(Source records)
§ §
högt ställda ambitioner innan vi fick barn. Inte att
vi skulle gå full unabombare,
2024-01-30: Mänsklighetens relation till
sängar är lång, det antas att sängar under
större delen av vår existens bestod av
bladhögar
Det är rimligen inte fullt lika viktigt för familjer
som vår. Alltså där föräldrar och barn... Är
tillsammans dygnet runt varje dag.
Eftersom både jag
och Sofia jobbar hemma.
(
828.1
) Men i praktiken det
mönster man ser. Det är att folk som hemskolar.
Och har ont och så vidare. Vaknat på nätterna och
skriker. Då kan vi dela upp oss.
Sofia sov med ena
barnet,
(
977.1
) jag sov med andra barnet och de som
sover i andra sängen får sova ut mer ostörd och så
§ §
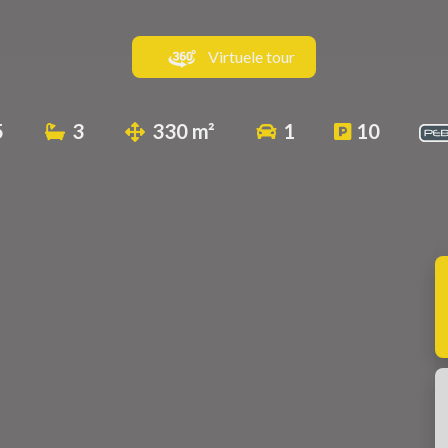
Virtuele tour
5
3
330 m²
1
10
§ §
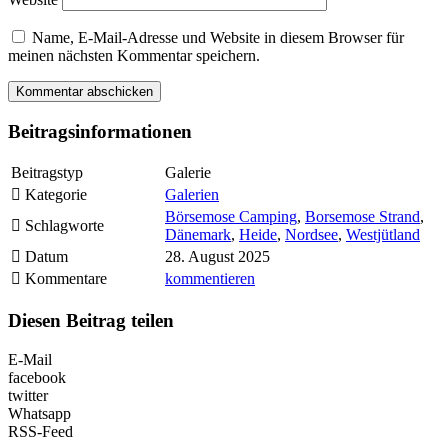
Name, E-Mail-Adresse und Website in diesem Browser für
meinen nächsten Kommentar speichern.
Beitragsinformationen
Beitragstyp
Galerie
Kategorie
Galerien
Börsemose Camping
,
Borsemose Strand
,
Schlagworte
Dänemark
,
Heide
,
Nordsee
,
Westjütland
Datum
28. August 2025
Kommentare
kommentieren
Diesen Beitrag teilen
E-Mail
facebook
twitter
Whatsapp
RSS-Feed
§ §
▶ [Work instructions] Within this data, count the lines that include the string "Mail" and write the number with nothing else.

▶ [Exercise result] 2